[[ Information provided, beginning ]]

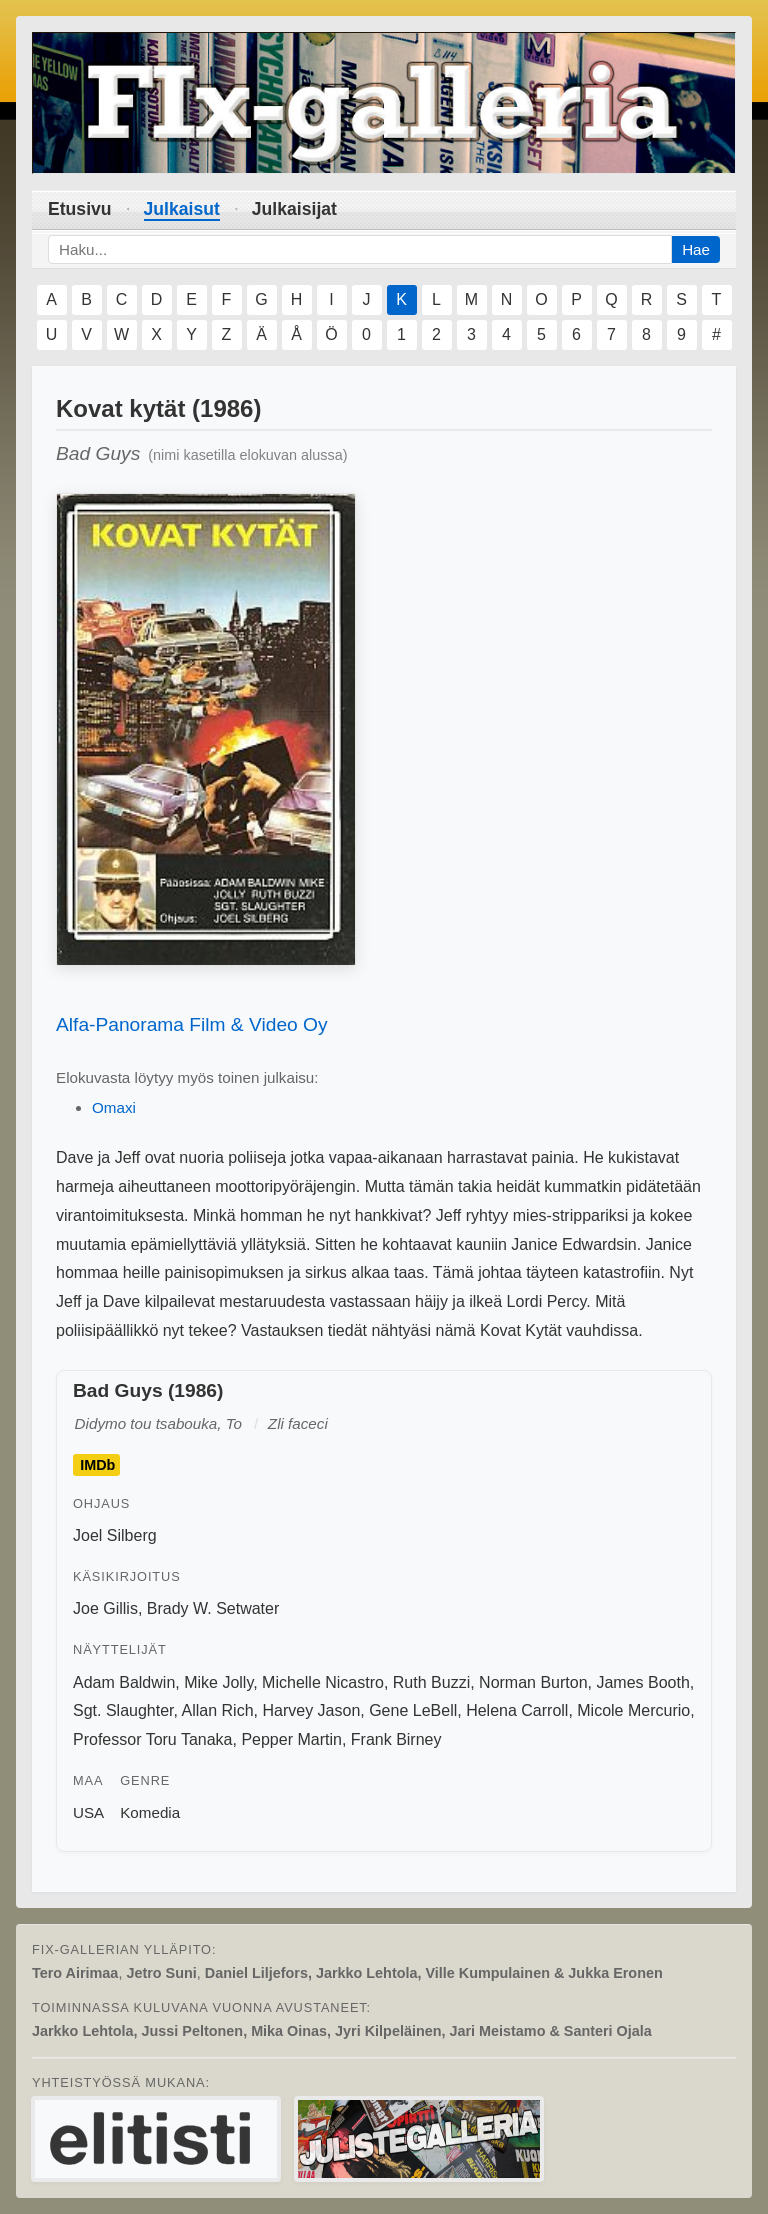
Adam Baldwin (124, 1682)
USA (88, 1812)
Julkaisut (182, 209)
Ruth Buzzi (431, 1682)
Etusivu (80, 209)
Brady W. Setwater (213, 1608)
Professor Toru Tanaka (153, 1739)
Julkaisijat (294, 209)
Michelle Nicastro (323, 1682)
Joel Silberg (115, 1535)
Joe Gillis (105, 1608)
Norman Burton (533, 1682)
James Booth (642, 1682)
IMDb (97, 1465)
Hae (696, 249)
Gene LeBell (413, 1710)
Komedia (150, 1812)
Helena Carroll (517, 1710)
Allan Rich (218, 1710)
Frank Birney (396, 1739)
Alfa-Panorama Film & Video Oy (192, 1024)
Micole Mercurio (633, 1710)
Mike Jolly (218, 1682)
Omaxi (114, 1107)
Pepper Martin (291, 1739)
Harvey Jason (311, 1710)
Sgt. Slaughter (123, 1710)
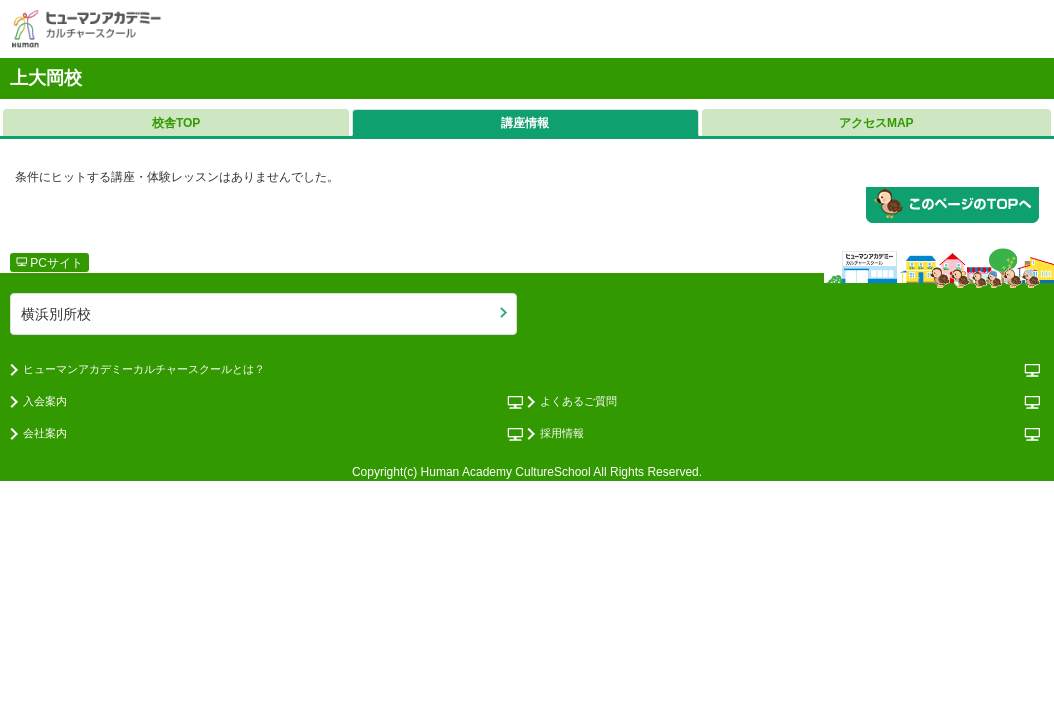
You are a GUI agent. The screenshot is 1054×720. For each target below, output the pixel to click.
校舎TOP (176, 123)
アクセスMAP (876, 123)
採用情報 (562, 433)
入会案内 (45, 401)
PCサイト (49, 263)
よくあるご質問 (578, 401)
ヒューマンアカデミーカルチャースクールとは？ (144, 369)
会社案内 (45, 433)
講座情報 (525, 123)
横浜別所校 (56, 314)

[[ Information provided, end ]]

**Exercise:**
From top to bottom, restate the records above exactly and omit every picture.

**Finished task:**
Adam Baldwin (124, 1682)
USA (88, 1812)
Julkaisut (182, 209)
Ruth Buzzi (431, 1682)
Etusivu (80, 209)
Brady W. Setwater (213, 1608)
Professor Toru Tanaka (153, 1739)
Julkaisijat (294, 209)
Michelle Nicastro (323, 1682)
Joel Silberg (115, 1535)
Joe Gillis (105, 1608)
Norman Burton (533, 1682)
James Booth (642, 1682)
IMDb (97, 1465)
Hae (696, 249)
Gene LeBell (413, 1710)
Komedia (150, 1812)
Helena Carroll (517, 1710)
Allan Rich (218, 1710)
Frank Birney (396, 1739)
Alfa-Panorama Film & Video Oy (192, 1024)
Micole Mercurio (633, 1710)
Mike Jolly (218, 1682)
Omaxi (114, 1107)
Pepper Martin (291, 1739)
Harvey Jason (311, 1710)
Sgt. Slaughter (123, 1710)
You are a GUI agent. The screenshot is 1054×720. For each target below, output the pixel to click.
校舎TOP (176, 123)
アクセスMAP (876, 123)
採用情報 (562, 433)
入会案内 (45, 401)
PCサイト (49, 263)
よくあるご質問 (578, 401)
ヒューマンアカデミーカルチャースクールとは？ (144, 369)
会社案内 (45, 433)
講座情報 (525, 123)
横浜別所校 (56, 314)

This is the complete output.